Breach Timeline and Discovery
TriZetto detected suspicious activity on a web portal on October 2, 2025, initiating an investigation with external cybersecurity experts. However, the investigation revealed that unauthorized access began as early as November 19, 2024. BleepingComputer first reported on the incident.
Data Compromised
The compromised data relates to insurance eligibility verification transactions – a crucial step for providers to confirm patient insurance coverage before treatment.
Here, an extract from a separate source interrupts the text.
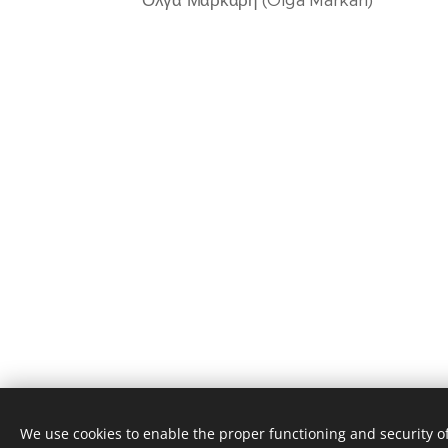
We use cookies to enable the proper functioning and security of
The types of data exposed vary per individual but may include:
- Full names
- Physical address
- Date of birth
- Social Security number
- Health insurance member number
- Medicare beneficiary identifier
- Provider name
- Health insurer name
- Demographic, health, and insurance information
Notification and Response
Affected providers were initially alerted on December 9, 2025, with customer notifications beginning in early February 2026. According to a filing with Maine’s Attorney General, the total number of individuals affected is 3,433,965. TriZetto has stated that payment card, bank account, or other financial information was not exposed.
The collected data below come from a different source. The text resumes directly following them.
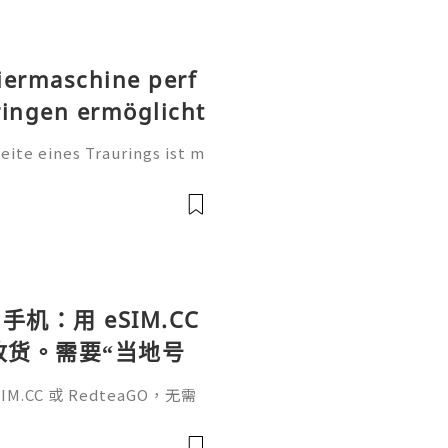
iermaschine perf
ringen ermöglicht
te eines Traurings ist m
tung. Sie ist eine persönl
, einen Namen, einen beso
手机：用 eSIM.CC
待收货。需要“当地号
、外卖、客户联
.CC 或 RedteaGO，无需
（明确提供通话短信套
信”（如打车、外卖、客户联
通话短信套餐）。长期多国移动办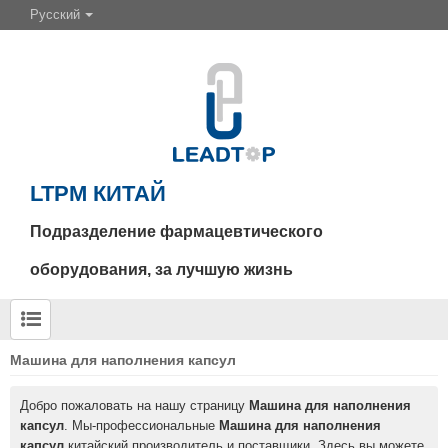
Русский
LTPM КИТАЙ
Подразделение фармацевтического
оборудования, за лучшую жизнь
Машина для наполнения капсул
Добро пожаловать на нашу страницу
Машина для наполнения
капсул
. Мы-профессиональные
Машина для наполнения
капсул
китайский производитель и поставщики. Здесь вы можете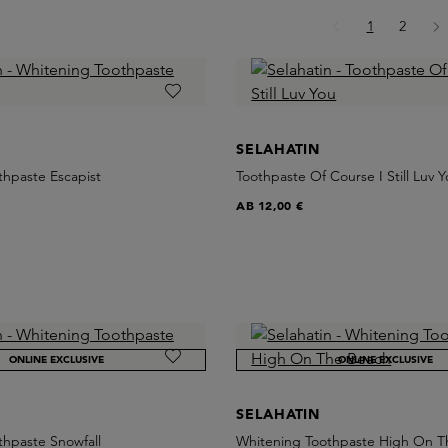
Seite
Seite
1
2
SELAHATIN
thpaste Escapist
Toothpaste Of Course I Still Luv 
AB
12,00 €
ONLINE EXCLUSIVE
ONLINE EXCLUSIVE
SELAHATIN
thpaste Snowfall
Whitening Toothpaste High On T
Currently, TriZetto reports no evidence of cybercriminals misusing the compromised information. The company is offering affected individuals 12 months of free credit monitoring and identity protection services through Kroll to mitigate potential risks.
Ongoing Investigations and Previous Incidents
Whereas no ransomware groups have claimed responsibility for the attack, and no data leaks have surfaced on underground forums, the breach raises concerns about the security practices of Cognizant and its subsidiaries. Cognizant faced a rumored Maze ransomware breach in 2020 and was recently sued by Clorox in June 2025 for alleged negligence that allowed Scattered Spider operatives access to its network following a social engineering attack in September 2023.
Impacted Healthcare Providers
The breach has impacted a number of healthcare providers, including:
- Asian Americans for Community Involvement
- Axis Community Health
- Baltimore City Health Department
- Bay Area Community Health
- Benton County Health
- Best Care
- CE-Edinger Medical Group
- Chattanooga C.A.R.E.S. D/b/a Cempa Community Care
- Deschutes County Health Services
- Friends of Family Health Center
- Gardner Health Services
- Harmony Health Medical Clinic and Family Resource Center
- Indian Health Center of Santa Clara Valley
- Ko-Kwel Wellness Center
- La Clinica de la Raza
- La Pine Community Healthcare Center
- Lifelong Medical Care
- Lynn Community Health
- Mendocino Community Health Clinic
- Mission Neighborhood Health Center
- Native American Health Center
- OLE Health (dba CommuniCare + OLE)
- One Community Health
- Open Door Community Health Centers
- Petaluma Health Center
- Planned Parenthood Northern California
- Share Ourselves
- San Francisco Community Health Center
- Riverland Community Health
Cognizant is currently facing multiple class-action lawsuits related to the data security failures.
Looking Ahead
The TriZetto breach underscores the growing threat landscape facing the healthcare industry. Healthcare organizations and their IT partners must prioritize robust cybersecurity measures and proactive threat detection to protect sensitive patient data. Continued vigilance and investment in security infrastructure are essential to mitigate the risk of future incidents.